Linguagem lógica | ((M ∨ B) ∧ ¬ M) → B | ou | Premissa 1 – M ∨ B Premissa 2 – ¬ M Conclusão – B |
Linguagem natural | Messi é campeão ou Mbappé é campeão. Messi não é campeão. Logo, Mbappé é campeão. |
O silogismo disjuntivo segue o seguinte raciocínio: na premissa 1, tenho duas situações que podem ser verdadeiras (i) “Messi é campeão” ou (ii) “Mbappé é campeão”; na premissa 2, nego que a primeira situação seja verdadeira (“Messi não é campeão”); então, a dedução bem-feita me leva a concluir que a segunda situação é verdadeira (“Mbappé é campeão”). É como se o leitor tivesse dois locais para procurar seus óculos: na gaveta do armário ou na mesa de jantar; ao constatar que o objeto não está na gaveta do armário, então só pode estar na mesa de jantar. Vamos manipular um pouco essa fórmula, nela inserindo os mais diversos conteúdos nos argumentos 4 e 5 a seguir. Usarei D para “Deus existe”, M para “o mal existe” e S para “o sofrimento existe”. Vejamos:
Argumento 5.
P1 | O mal existe ou Deus existe. | D ∨ M |
P2 | O mal não existe. | ¬ D |
► | Então Deus existe. | M |
Argumento 6.
P1 | O sofrimento não existe ou Deus não existe. | ¬ S ∨ ¬ D |
P2 | O sofrimento existe. | S |
► | Então Deus não existe. | ¬ D |
Os argumentos 5 e 6 seguem a mesma estrutura da forma válida silogismo disjuntivo.
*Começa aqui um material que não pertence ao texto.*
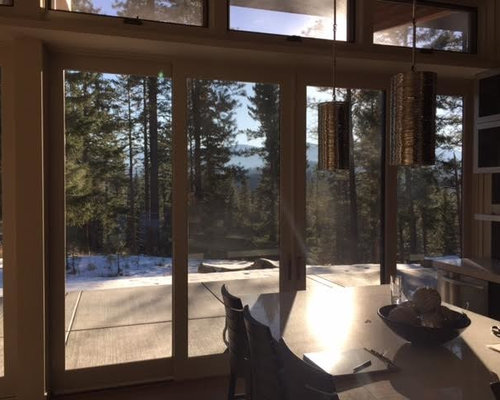 What are the coordinates of `door handle` in the screenshot? It's located at (301, 259), (291, 268). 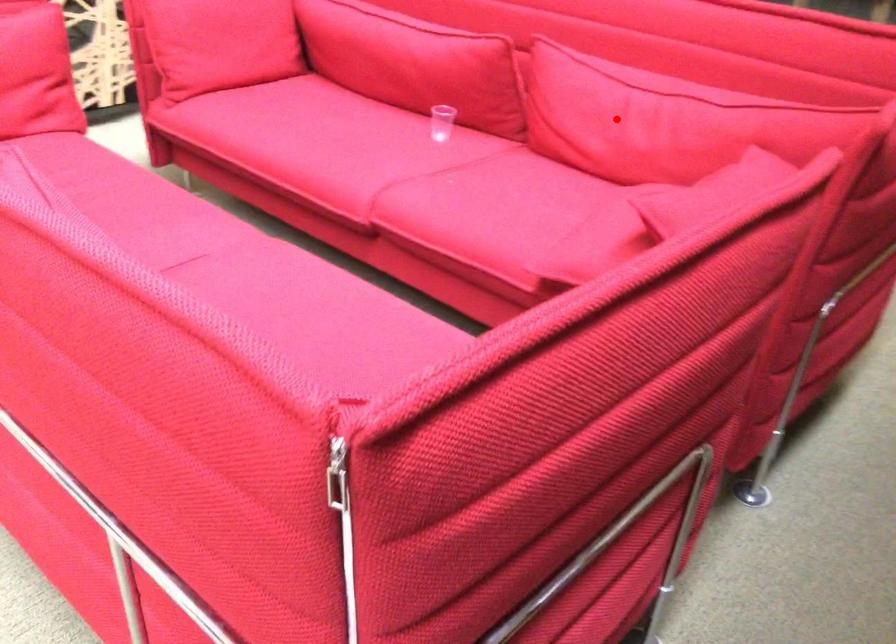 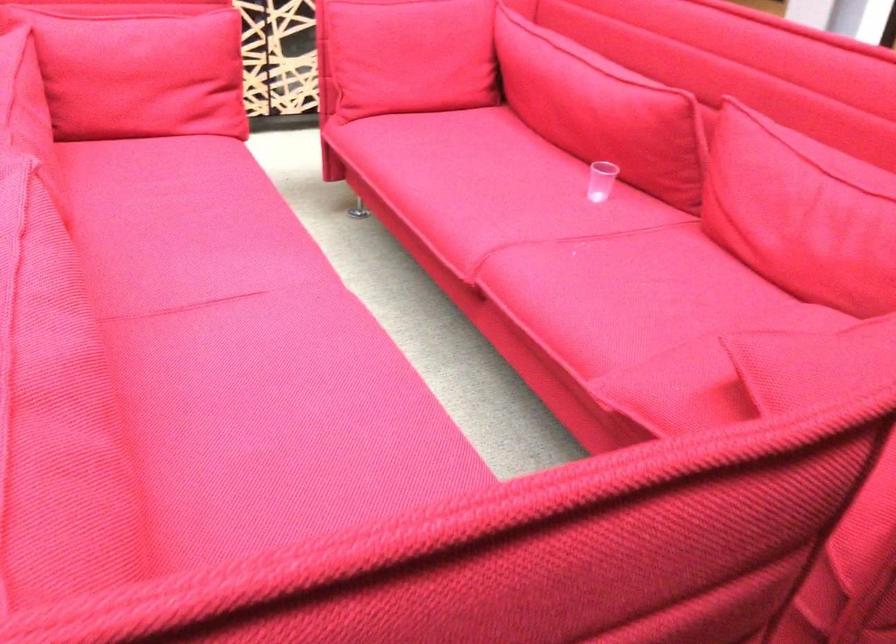 Question: A red point is marked in image1. In image2, is the corresponding 3D point closer to the camera or farther? Reply with the corresponding letter.

Choices:
 (A) The corresponding 3D point is closer.
 (B) The corresponding 3D point is farther.

Answer: (A) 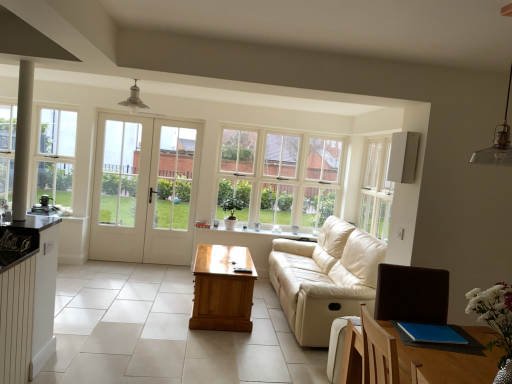 What is the approximate width of white plastic air purifier at upper right, the 1th appliance in the right-to-left sequence?

white plastic air purifier at upper right, the 1th appliance in the right-to-left sequence, is 10.76 centimeters wide.

The width and height of the screenshot is (512, 384). Describe the element at coordinates (144, 190) in the screenshot. I see `white glass door at center` at that location.

What is the approximate width of light brown wooden table at center?

light brown wooden table at center is 24.79 inches wide.

Find the location of `light brown wooden table at center`. light brown wooden table at center is located at coordinates (222, 289).

Identify the location of white plastic air purifier at upper right, which is the second appliance from back to front. This screenshot has width=512, height=384. (403, 157).

Are clear glass window at center, arranged as the second window when viewed from the left, and white glass door at center far apart?

Yes, clear glass window at center, arranged as the second window when viewed from the left, and white glass door at center are located far from each other.

Can you tell me how much clear glass window at center, which ranks as the first window in back-to-front order, and white glass door at center differ in facing direction?

clear glass window at center, which ranks as the first window in back-to-front order, and white glass door at center are facing 0.51 degrees away from each other.

Which is closer, (249, 184) or (137, 250)?

Point (249, 184) is positioned farther from the camera compared to point (137, 250).

Which is behind, clear glass window at center, arranged as the second window when viewed from the left, or white glass door at center?

clear glass window at center, arranged as the second window when viewed from the left, is further away from the camera.

Are white plastic air purifier at upper right, which is the second appliance from back to front, and metallic pendant light at upper right making contact?

No.

From the picture: From a real-world perspective, which is physically below, white plastic air purifier at upper right, the 1th appliance in the right-to-left sequence, or metallic pendant light at upper right?

From a 3D spatial view, white plastic air purifier at upper right, the 1th appliance in the right-to-left sequence, is below.

In the scene shown: How distant is white plastic air purifier at upper right, positioned as the first appliance in top-to-bottom order, from metallic pendant light at upper right?

They are 3.56 feet apart.

Does point (406, 166) lie behind point (481, 156)?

Apesar de ambos serem válidos, vemos que as conclusões são contraditórias, ou seja, inconsistentes quando comparadas: o argumento 5 (conclusão: “Deus existe”) é favorável ao teísmo; o argumento 6 (conclusão: “Deus não existe”) é favorável ao ateísmo. Veja que a validade dos argumentos está para a forma e não para os conteúdos. São essas realidades formais que fazem parte do escopo da lógica.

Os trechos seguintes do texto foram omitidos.